ミャンマー少数民族との和平は…支配地域へ
軍事政権が続いたミャンマーで半世紀ぶりに文民政権が誕生し、先週、アウン・サン・スー・チー氏が事実上の最高指導者となった。今後の最優先課題の一つは、半世紀以上、戦闘を続けてきた少数民族との和平。解決の兆しはあるのか、少数民族が支配する地域にカメラが入った。
■軍事政権と対立してきた少数民族
タイの西部と接するミャンマー東部のモン州。国境は山岳地帯にあり、道路は舗装されていない。国境に着くと、「タイの領土はここまで」というサインボードがある。その奥には、モン族の旗がはためいている。
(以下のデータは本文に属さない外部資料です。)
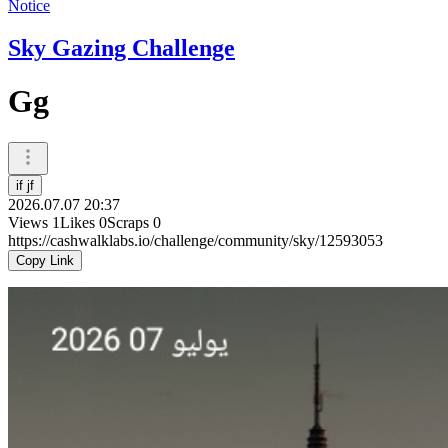
Notice
Sky Gazing Challenge
Gg
if jf
2026.07.07 20:37
Views
1
Likes
0
Scraps
0
https://cashwalklabs.io/challenge/community/sky/12593053
Copy Link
赤に黄色の旗をかかげるミャンマーの「新モン州党」は、山あいに点在する200余りの集落を支配している武装勢力だ。
国境から山や川を越えて走ること6時間、新モン州党の支配地域の中心部に着いた。穏やかな暮らしの中には、似つかわしくない軍服の男性、新モン州党は長年、ミャンマーの軍事政権と対立してきた。
■「試金石」として注目される少数民族との和平
スー・チー氏はのべ15年以上自宅軟禁されながらも民主化運動の指導者として軍事政権と闘ってきたが、政権を担うのは初めてで、政治家としての手腕は未知数だ。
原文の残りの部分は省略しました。